O ministro da Justiça, Anderson Torres, esteve na Câmara dos Deputados para prestar esclarecimentos sobre a morte de Genivaldo de Jesus Santos durante abordagem da Polícia Rodoviária Federa (PRF) em Sergipe. O ministro participou de audiência pública por solicitação de deputados das comissões de Direitos Humanos e Minorias; e de Trabalho, Administração e Serviço Público da Câmara. O ministro afirmou que o governo está fazendo o que pode para destrinchar os ocorridos.

 

Entenda

O deputado TÚLIO GADÊLHA (Rede-PE) afirmou que o procedimento dos agentes da Polícia Rodoviária Federal na abordagem a Genivaldo de Jesus Santos é inadmissível e não pode ser considerado um acidente. “Isso não foi um incidente. Porque aquele gás foi jogado dentro da mala de uma viatura e, enquanto o homem agonizava, outros policiais seguraram aquele porta-malas. Não é acidente isso.

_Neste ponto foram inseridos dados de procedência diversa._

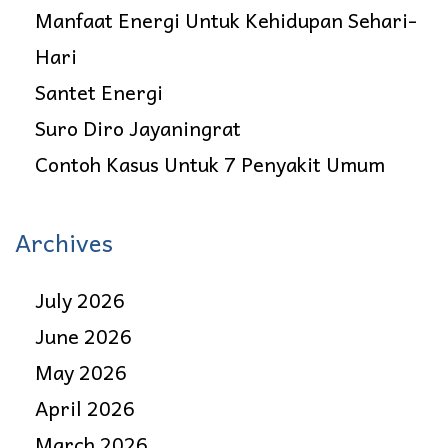
Manfaat Energi Untuk Kehidupan Sehari-
Hari
Santet Energi
Suro Diro Jayaningrat
Contoh Kasus Untuk 7 Penyakit Umum
Archives
July 2026
June 2026
May 2026
April 2026
March 2026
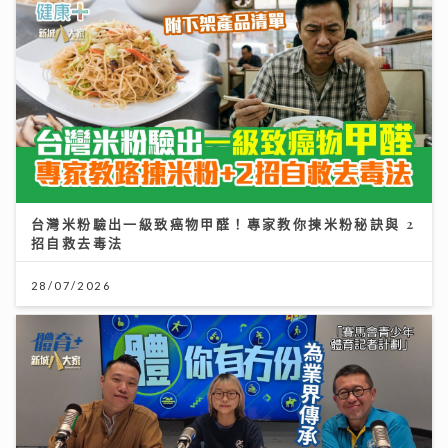
台灣米粉驗出一級致癌物甲醛！專家教你揀米粉秘訣與 2
招自救去毒法
28/07/2026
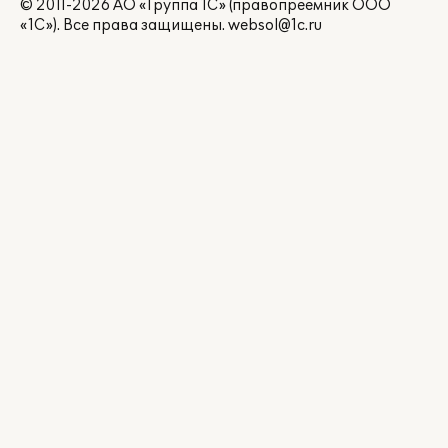
© 2011-2026 АО «Группа 1С» (правопреемник ООО
«1С»). Все права защищены.
websol@1c.ru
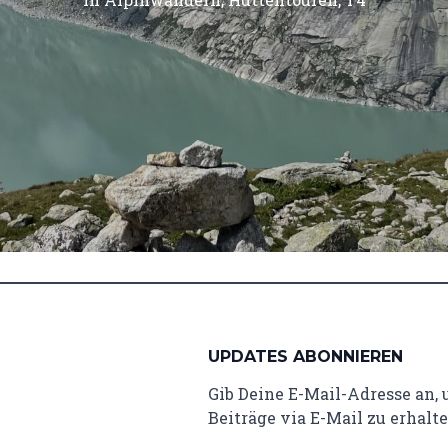
UPDATES ABONNIEREN
Gib Deine E-Mail-Adresse an,
Beiträge via E-Mail zu erhalte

Nós não podemos acreditar que isso foi um acidente”. Protesta o parlamentar.

Deputado Federal Túlio Gadêlha - Portal da Câmara dos Deputados

Deputado federal  TÚLIO GADÊLHA (Rede-PE)

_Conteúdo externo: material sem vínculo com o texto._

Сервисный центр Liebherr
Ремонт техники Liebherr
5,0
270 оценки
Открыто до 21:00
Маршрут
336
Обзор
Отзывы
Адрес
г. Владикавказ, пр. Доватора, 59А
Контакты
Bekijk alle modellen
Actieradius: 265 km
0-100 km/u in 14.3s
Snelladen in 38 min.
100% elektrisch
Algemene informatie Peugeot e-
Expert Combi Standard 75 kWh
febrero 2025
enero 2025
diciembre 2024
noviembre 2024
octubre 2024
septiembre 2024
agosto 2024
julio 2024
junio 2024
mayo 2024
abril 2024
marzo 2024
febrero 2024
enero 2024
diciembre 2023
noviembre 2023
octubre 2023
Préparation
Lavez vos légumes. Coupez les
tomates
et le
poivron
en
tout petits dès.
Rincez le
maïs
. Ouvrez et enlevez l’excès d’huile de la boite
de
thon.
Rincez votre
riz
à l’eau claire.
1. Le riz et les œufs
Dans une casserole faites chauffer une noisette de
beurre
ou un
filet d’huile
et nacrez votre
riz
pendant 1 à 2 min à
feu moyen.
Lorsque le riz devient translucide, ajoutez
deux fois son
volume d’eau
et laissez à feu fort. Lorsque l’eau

O ministro da justiça concordou que o procedimento não é aceitável e afirmou que todas as medidas legais foram tomadas, como instauração de inquérito e afastamento dos agentes envolvidos. Além de apresentar números de operações de sucesso da PRF, Anderson Torres garantiu que o caso é uma exceção, e não o padrão da corporação. “Um caso grave e lamentável, mas que, da nossa parte, tudo que se poderia fazer, tudo o que poderia ser feito, realmente foi feito tempestivamente, desde o primeiro momento que vieram as imagens, que veio a notícia, nós fizemos o que nos cabia, e os atos estão em andamento“. Argumentou o representante do Executivo. O diretor-geral da Polícia Rodoviária Federal, Silvinei Vasques, também compareceu à audiência e afirmou que a investigação policial está em fase avançada, e que a ação não representa a corporação.

 

Relembre o caso

Genivaldo morreu no dia 25 de maio após ter sido abordado pela PRF, instituição subordinada ao Ministério da Justiça, por pilotar uma moto sem capacete. Durante a ação, ele foi colocado por policiais no porta-malas duma viatura da PRF, no qual foi submetido à inalação de gás lacrimogêneo. O fato foi em Umbaúba (SE) durante abordagem da PRF. Anderson Torres, que participou de audiência pública da Casa do Povo na quarta, dia 15, disse que medidas legais foram adotadas. O laudo médico apontou morte por asfixia.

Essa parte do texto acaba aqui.